Another option is the export only the data you want as a CSV file, for easy processing with other tools. For this there is a tool VRTstatistics-filter
. With the --predicate
option you pass a boolean function that selects the records you want in your output file. With the positional argument you say which fields you want.
Examples to be provided.
Need examples for the predicate functions.
Also need examples of field constructs like
role=latency_ms
which selects one field as the field name and another as the data.
Note: you should probably look at the annotators (VRTStatistics/annotator.py
).

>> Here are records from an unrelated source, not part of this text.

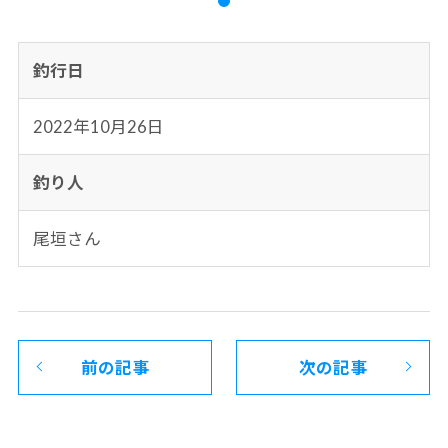
釣行日
2022年10月26日
釣り人
尾垣さん
前の記事
次の記事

These create new fields in your database, by combining data from multiple fields and possibly multiple records.
For example, the latency annotator will lookup the component
field (which may be something like PointCloudRenderer#7
) and create a component_role
field like receiver.pointcloud.renderer.tile.2
which tells you what this record is about in the context of your measurements.
Note: This section is outdated.
Edit getlogs.sh
and fix the hostnames and log file paths.

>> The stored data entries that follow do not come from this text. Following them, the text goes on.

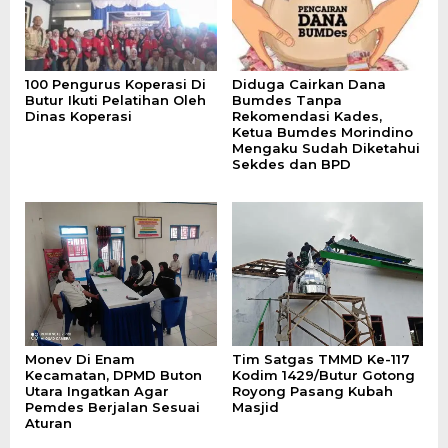
100 Pengurus Koperasi Di
Diduga Cairkan Dana
Butur Ikuti Pelatihan Oleh
Bumdes Tanpa
Dinas Koperasi
Rekomendasi Kades,
Ketua Bumdes Morindino
Mengaku Sudah Diketahui
Sekdes dan BPD
Monev Di Enam
Tim Satgas TMMD Ke-117
Kecamatan, DPMD Buton
Kodim 1429/Butur Gotong
Utara Ingatkan Agar
Royong Pasang Kubah
Pemdes Berjalan Sesuai
Masjid
Aturan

Create a directory to store the data.
Get the statistics logfiles from the machines and give them a logical name:
cd .../data
mkdir todays-measurements
cd todays-measurements
.../scripts/getlogs.sh
This will get the logfiles, turn them into json and combine them. It will also show an initial plot, to give you some confidence you've gotten the correct data (plotting the pointcounts of the renderers over time).
The file combined.json
contains all the combined data from the run.
If you're only interested in statistics of a single machine, inspect the getlogs.sh
script and simply execute the corresponding (python) commands.
Note: This section is outdated.
Converting to CSV and filtering can be done with
VRTstatistics.scripts.filter
. It has a predicate argument allowing you to select the records you want to save. Each field can be addressed by name, so sessiontime > 1 and sessiontime < 5
selects on sessiontime. Also, record
has all fields, so "fps" in record
can be used to select all records with an fps
field.
You can specify the fields to be in the output file (default: all), which is especially good for CSV output.
You can also specify that that output field name is taken from an input field. So something like role=fps
will add a column per role
, and fill in the value from fps
in that column.
Example, for untiled session:
python -m VRTstatistics.scripts.filter combined/sessionname.json sessionname-latency.csv -p '"PointBufferRenderer" in component' sessiontime role=pc_latency_ms
Will create a 3-column CSV file with latencies for sender (self view) and receiver.
You can then plot the data:
python -m VRTstatistics.scripts.plot sessionname-latency.csv
The plotter has options to save to file, select the X axis, more. Use --help
to see the options.
Sometimes it may be necessary to filter out the log entries of an observer. To
do this, the script remove_observer_camera.py
can be used. It expects a JSON
log file as input and can be invoked as follows:
python -m VRTstatistics.scripts.remove_observer_camera input_log.json filtered.json
Where input_log.json
is the file to be filtered and filtered.json
is the
output file where all records for the observer camera have been removed. If no
output file name is given, the result is printed to the standard output.
The observer camera is assumed to be the camera which has moved the least during the course of the session. So for files that do not contain an observer or if the observer has moved more than participants, the script will not return accurate data. Please double check the results.
Writing this down here because I keep forgetting.
The getlogs-jitter.sh
script shows some graphs after getting the data and processing it that help you judge whether the data makes sense.
Dropped frames per second, per component. If they're not all zeroes you should be able to come up with a good reason why not.
Note if you get serious frame dropping somewhere on the sender side your sender hardware is not powerful enough. Lowering framerate or pointcount is the only option.